[Date Prev][Date Next][Thread Prev][Thread Next][Date Index][Thread Index]

Re: [Condor-users] Weird problem (with condor-6.8.0)



I’ve seen this before with single (not cluster) jobs. If I just submit one then it can stay idle for ages but if
I repeatedly submit the same job the negotiator seems to get the message and runs them (this on an empty pool btw).

Could anyone from U-W let us know what the “out of servers” message means. I’ve seen this several times.

 

regards,

 

-ian,

 

PS I know people have asked for this before (and I realise there are good reasons why it’s difficult) – but could the –analyze

results provide more info about the scheduling than “for unknown reasons”.

 


From: condor-users-bounces@xxxxxxxxxxx [mailto:condor-users-bounces@xxxxxxxxxxx] On Behalf Of Rick Lan
Sent: 09 September 2006 21:08
To: Condor-Users Mail List
Subject: Re: [Condor-users] Weird problem (with condor-6.8.0)

 

We had seen similar log messages. Our setup has preemption disabled (setup recommended by section 3.6.10.5). However, setting to print more debug info  shows that, I believe, the negotiator is not dividing up the leftover "resource pie". So the condor guys told us to use

 

NEGOTIATOR_CONSIDER_PREEMPTION = True

 

It did help in our pool.

 

Hope this helps,

Rick

 

 


From: condor-users-bounces@xxxxxxxxxxx [mailto:condor-users-bounces@xxxxxxxxxxx] On Behalf Of Devaraj Das
Sent: Saturday, September 09, 2006 12:25 PM
To: condor-users@xxxxxxxxxxx
Subject: [Condor-users] Weird problem (with condor-6.8.0)

I am trying to submit 79 jobs through a single submit file with a “Queue 79”. The jobs remain idle for a long long time (approx 30 minutes the last time I saw this problem) before getting scheduled but once one of them starts executing, the others quickly follow. Although there are more than 79 idle nodes available, these 79 jobs don’t go into execution for a long time. Any idea why? For example if I do a condor_q –better-analyze for one of the jobs I see:

 

258.078:  Run analysis summary.  Of 84 machines,

      0 are rejected by your job's requirements

      0 reject your job because of their own requirements

      1 match but are serving users with a better priority in the pool

     83 match but reject the job for unknown reasons

      0 match but will not currently preempt their existing job

      0 are available to run your job

 

Here is a snippet of the SchedLog from the submit node:

 

9/9 18:51:26 (pid:9138) Started shadow for job 257.0 on "<66.196.90.7:32774>", (shadow pid = 26550)

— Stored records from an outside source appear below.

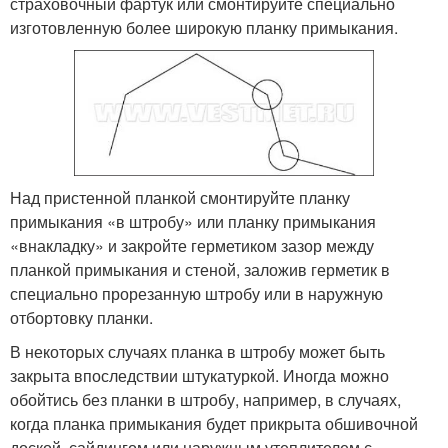
страховочный фартук или смонтируйте специально
изготовленную более широкую планку примыкания.
Над пристенной планкой смонтируйте планку
примыкания «в штробу» или планку примыкания
«внакладку» и закройте герметиком зазор между
планкой примыкания и стеной, заложив герметик в
специально прорезанную штробу или в наружную
отбортовку планки.
В некоторых случаях планка в штробу может быть
закрыта впоследствии штукатуркой. Иногда можно
обойтись без планки в штробу, например, в случаях,
когда планка примыкания будет прикрыта обшивочной
доской, сайдингом или наружным утеплителем с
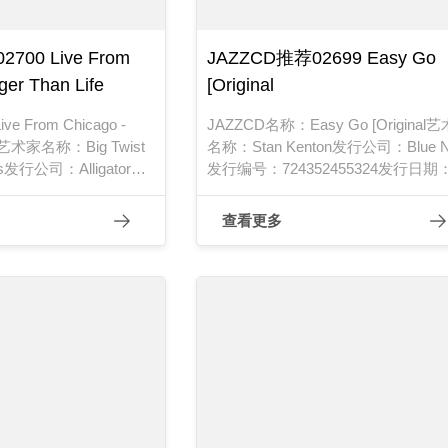
700 Live From
JAZZCD推荐02699 Easy Go
ger Than Life
[Original
 From Chicago -
JAZZCD名称：Easy Go [Original
ife艺术家名称：Big Twist
名称：Stan Kenton发行公司：Blue N
ows发行公司：Alligator
发行编号：724352455324发行日期
号：ALCD 4755发行日
2001年
查看更多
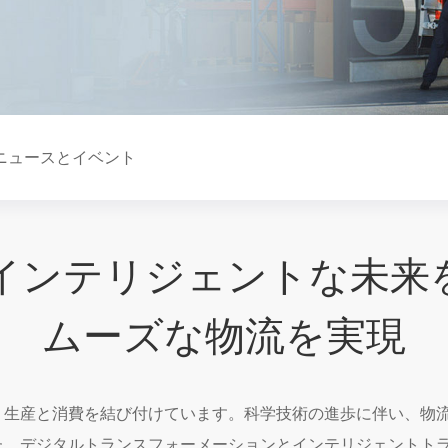
ニュースとイベント
インテリジェントな未来
ムーズな物流を実現
、生産と消費を結び付けています。科学技術の進歩に伴い、物
た。デジタルトランスフォーメーションとインテリジェントト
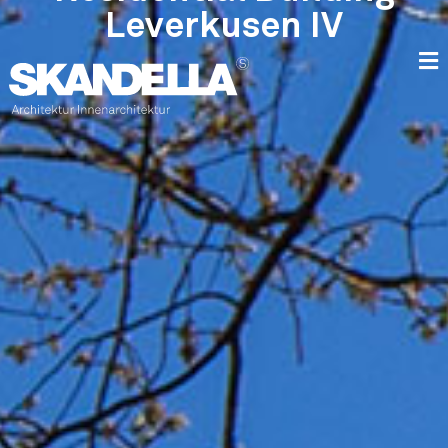
Leverkusen IV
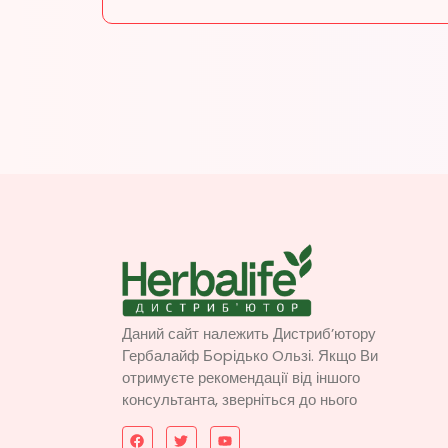
Даний сайт належить Дистриб’ютору
Гербалайф Бopідько Oльзі. Якщо Ви
отримуєте рекомендації від іншого
консультанта, зверніться до нього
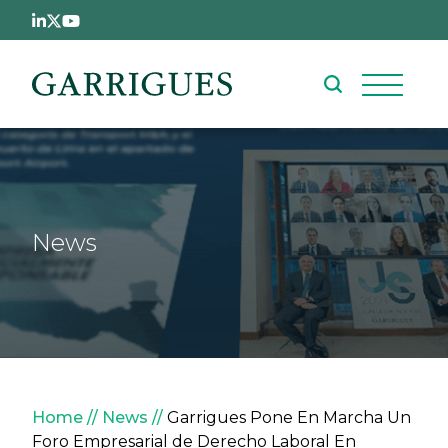
Skip to main content
News
Breadcrumb
Home
News
Garrigues Pone En Marcha Un
Foro Empresarial de Derecho Laboral En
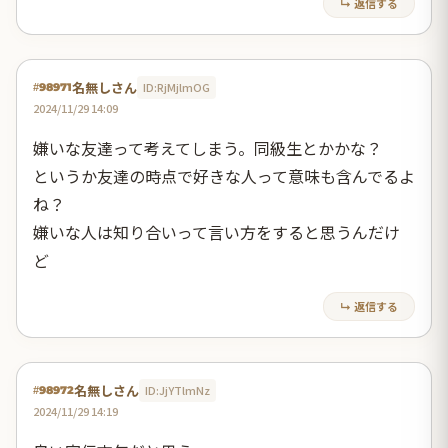
↳ 返信する
名無しさん
ID:RjMjlmOG
#98971
2024/11/29 14:09
嫌いな友達って考えてしまう。同級生とかかな？
というか友達の時点で好きな人って意味も含んでるよ
ね？
嫌いな人は知り合いって言い方をすると思うんだけ
ど
↳ 返信する
名無しさん
ID:JjYTlmNz
#98972
2024/11/29 14:19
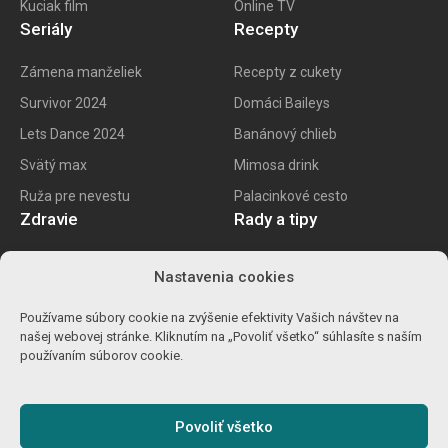
Kuciak film
Online TV
Seriály
Recepty
Zámena manželiek
Recepty z cukety
Survivor 2024
Domáci Baileys
Lets Dance 2024
Banánový chlieb
Svätý max
Mimosa drink
Ruža pre nevestu
Palacinkové cesto
Zdravie
Rady a tipy
E recept
Najlepšie mobily
Nastavenia cookies
Kalorické tabuľky
Najlepšie SK vína
Používame súbory cookie na zvýšenie efektivity Vašich návštev na
Ako znížiť cholesterol
Ako na životopis
našej webovej stránke. Kliknutím na „Povoliť všetko“ súhlasíte s naším
Ůľava pri migréne
Výpočet percent
používaním súborov cookie.
Detoxikácia orgranizmu
Carvago 2024
Povoliť všetko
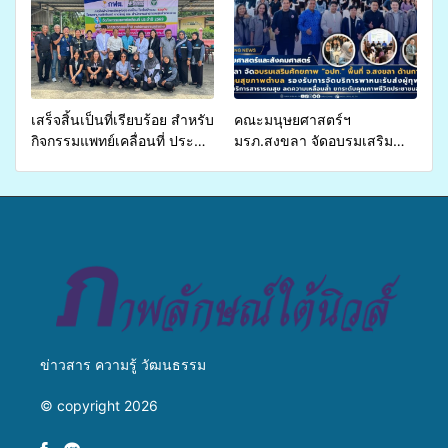
หม่อนไหม ภายใต้กิจกรรม
เห็ดไมคอร์ไรซาสำหรับปลูกไม้
พัฒนาเครือข่ายกลุ่มการปลูก
มีค่า-พืชเศรษฐกิจ”
หม่อน
เสร็จสิ้นเป็นที่เรียบร้อย สำหรับ
คณะมนุษยศาสตร์ฯ
กิจกรรมแพทย์เคลื่อนที่ ประจำ
มรภ.สงขลา จัดอบรมเสริม
ปี 2569 เพื่อให้บริการด้าน
ศักยภาพ “อปท.” ด้านการเบิก
สุขภาพแก่ประชาชนในพื้นที่
จ่ายงบกองทุนสุขภาพตำบล
อำเภอจะนะ
รองรับการจัดบริการพาหนะรับ
ส่งผู้ทุพพลภาพเพื่อเข้ารับ
บริการสาธารณสุข ลดความ
เหลื่อมล้ำ ยกระดับคุณภาพ
ชีวิตประชาชนอย่างยั่งยืน
ข่าวสาร ความรู้ วัฒนธรรม
© copyright 2026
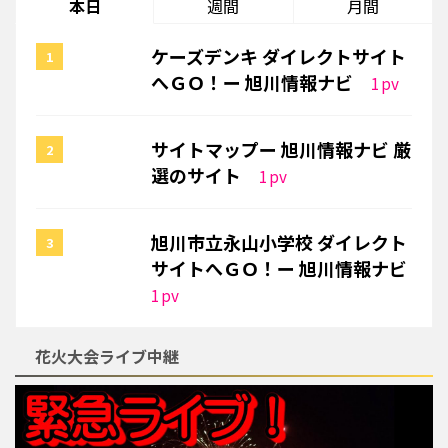
本日
週間
月間
ケーズデンキ ダイレクトサイト
へＧＯ！ー 旭川情報ナビ
1
pv
サイトマップー 旭川情報ナビ 厳
選のサイト
1
pv
旭川市立永山小学校 ダイレクト
サイトへＧＯ！ー 旭川情報ナビ
1
pv
花火大会ライブ中継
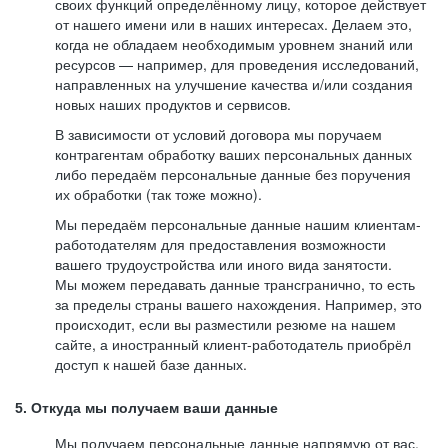
своих функций определённому лицу, которое действует
от нашего имени или в наших интересах. Делаем это,
когда не обладаем необходимым уровнем знаний или
ресурсов — например, для проведения исследований,
направленных на улучшение качества и/или создания
новых наших продуктов и сервисов.
В зависимости от условий договора мы поручаем
контрагентам обработку ваших персональных данных
либо передаём персональные данные без поручения
их обработки (так тоже можно).
Мы передаём персональные данные нашим клиентам-
работодателям для предоставления возможности
вашего трудоустройства или иного вида занятости.
Мы можем передавать данные трансгранично, то есть
за пределы страны вашего нахождения. Например, это
происходит, если вы разместили резюме на нашем
сайте, а иностранный клиент-работодатель приобрёл
доступ к нашей базе данных.
5. Откуда мы получаем ваши данные
Мы получаем персональные данные напрямую от вас,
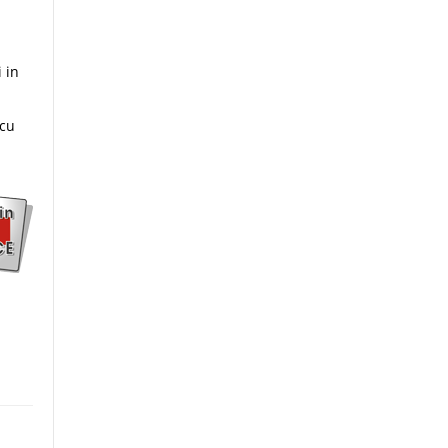
i in
 cu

9/9 18:51:31 (pid:9138) Sent ad to central manager for ddas@xxxxxxxx

9/9 18:51:31 (pid:9138) Sent ad to 1 collectors for ddas@xxxxxxxx

9/9 18:51:36 (pid:9138) DaemonCore: Command received via UDP from host <66.196.90.120:55382>

9/9 18:51:36 (pid:9138) DaemonCore: received command 421 (RESCHEDULE), calling handler (reschedule_negotiator)

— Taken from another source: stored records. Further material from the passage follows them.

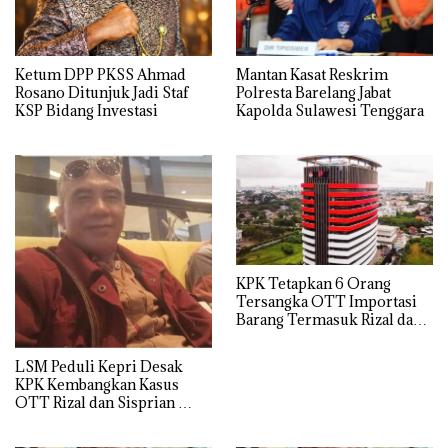
Ketum DPP PKSS Ahmad
Mantan Kasat Reskrim
Rosano Ditunjuk Jadi Staf
Polresta Barelang Jabat
KSP Bidang Investasi
Kapolda Sulawesi Tenggara
KPK Tetapkan 6 Orang
Tersangka OTT Importasi
Barang Termasuk Rizal dan
Sisprian Subiaksono
LSM Peduli Kepri Desak
KPK Kembangkan Kasus
OTT Rizal dan Sisprian
Hingga Ke Batam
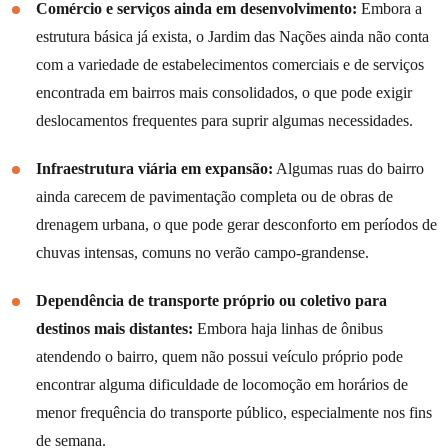
Comércio e serviços ainda em desenvolvimento:
Embora a
estrutura básica já exista, o Jardim das Nações ainda não conta
com a variedade de estabelecimentos comerciais e de serviços
encontrada em bairros mais consolidados, o que pode exigir
deslocamentos frequentes para suprir algumas necessidades.
Infraestrutura viária em expansão:
Algumas ruas do bairro
ainda carecem de pavimentação completa ou de obras de
drenagem urbana, o que pode gerar desconforto em períodos de
chuvas intensas, comuns no verão campo-grandense.
Dependência de transporte próprio ou coletivo para
destinos mais distantes:
Embora haja linhas de ônibus
atendendo o bairro, quem não possui veículo próprio pode
encontrar alguma dificuldade de locomoção em horários de
menor frequência do transporte público, especialmente nos fins
de semana.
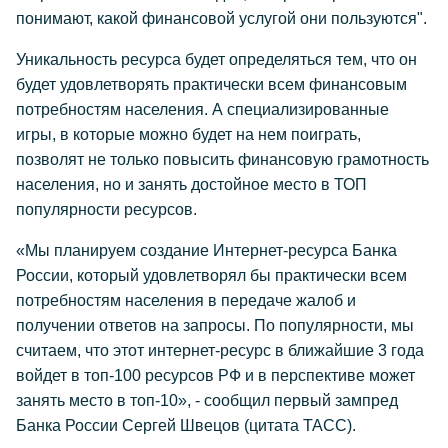
понимают, какой финансовой услугой они пользуются".
Уникальность ресурса будет определяться тем, что он
будет удовлетворять практически всем финансовым
потребностям населения. А специализированные
игры, в которые можно будет на нем поиграть,
позволят не только повысить финансовую грамотность
населения, но и занять достойное место в ТОП
популярности ресурсов.
«Мы планируем создание Интернет-ресурса Банка
России, который удовлетворял бы практически всем
потребностям населения в передаче жалоб и
получении ответов на запросы. По популярности, мы
считаем, что этот интернет-ресурс в ближайшие 3 года
войдет в топ-100 ресурсов РФ и в перспективе может
занять место в топ-10», - сообщил первый зампред
Банка России Сергей Швецов (цитата ТАСС).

9/9 18:51:36 (pid:9138) Sent ad to central manager for ddas@xxxxxxxx

9/9 18:51:36 (pid:9138) Sent ad to 1 collectors for ddas@xxxxxxxx

9/9 18:51:36 (pid:9138) Called reschedule_negotiator()

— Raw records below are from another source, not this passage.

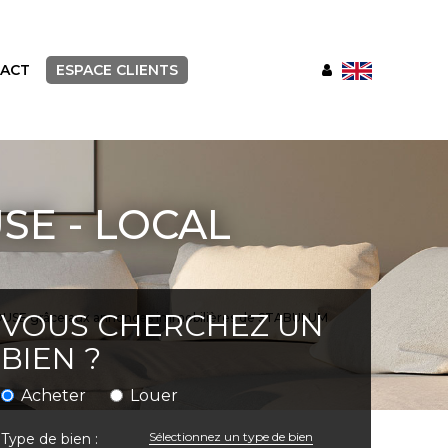
ACT
ESPACE CLIENTS
SE - LOCAL
VOUS CHERCHEZ UN
MULHOUSE grâce aux annonces immobilières de STABULUM
BIEN ?
Acheter
Louer
Sélectionnez un type de bien
Type de bien :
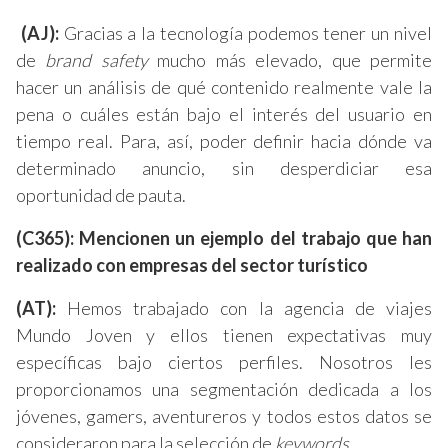
(AJ):
Gracias a la tecnología podemos tener un nivel
de
brand safety
mucho más elevado, que permite
hacer un análisis de qué contenido realmente vale la
pena o cuáles están bajo el interés del usuario en
tiempo real. Para, así, poder definir hacia dónde va
determinado anuncio, sin desperdiciar esa
oportunidad de pauta.
(C365): Mencionen un ejemplo del trabajo que han
realizado con empresas del sector turístico
(AT):
Hemos trabajado con la agencia de viajes
Mundo Joven y ellos tienen expectativas muy
específicas bajo ciertos perfiles. Nosotros les
proporcionamos una segmentación dedicada a los
jóvenes, gamers, aventureros y todos estos datos se
consideraron para la selección de
keywords
.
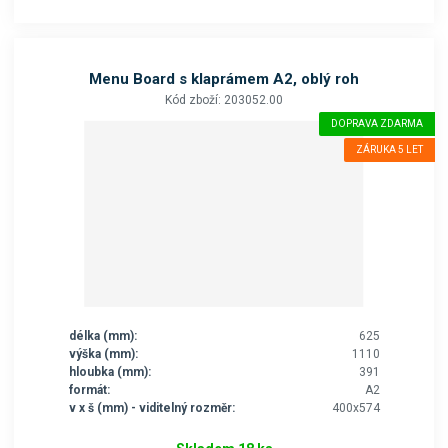
Menu Board s klaprámem A2, oblý roh
Kód zboží: 203052.00
DOPRAVA ZDARMA
ZÁRUKA 5 LET
délka (mm):
625
výška (mm):
1110
hloubka (mm):
391
formát:
A2
v x š (mm) - viditelný rozměr:
400x574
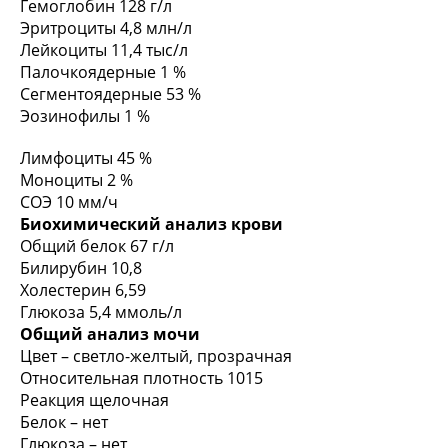
Гемоглобин 128 г/л
Эритроциты 4,8 млн/л
Лейкоциты 11,4 тыс/л
Палочкоядерные 1 %
Сегментоядерные 53 %
Эозинофилы 1 %
Лимфоциты 45 %
Моноциты 2 %
СОЭ 10 мм/ч
Биохимический анализ крови
Общий белок 67 г/л
Билирубин 10,8
Холестерин 6,59
Глюкоза 5,4 ммоль/л
Общий анализ мочи
Цвет – светло-желтый, прозрачная
Относительная плотность 1015
Реакция щелочная
Белок – нет
Глюкоза – нет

9/9 18:51:42 (pid:9138) Activity on stashed negotiator socket

9/9 18:51:42 (pid:9138) Negotiating for owner: ddas@xxxxxxxx

9/9 18:51:42 (pid:9138) Checking consistency running and runnable jobs

9/9 18:51:42 (pid:9138) Tables are consistent

9/9 18:51:42 (pid:9138) Out of servers - 0 jobs matched, 79 jobs idle, 1 jobs rejected

9/9 18:51:42 (pid:9138) Activity on stashed negotiator socket

9/9 18:51:42 (pid:9138) Negotiating for owner: ddas@xxxxxxxx

9/9 18:51:42 (pid:9138) Checking consistency running and runnable jobs

9/9 18:51:42 (pid:9138) Tables are consistent

9/9 18:51:42 (pid:9138) Out of servers - 0 jobs matched, 79 jobs idle, 1 jobs rejected

 

By the way, these jobs belong to the Java universe (and all nodes have Java) and I was able to successfully run these many jobs earlier (pretty quickly, without this long startup pause) and only recently I am seeing this problem. Didn’t restart the cluster yet. Will really appreciate any help in this regard…

 

Thanks,

Devaraj.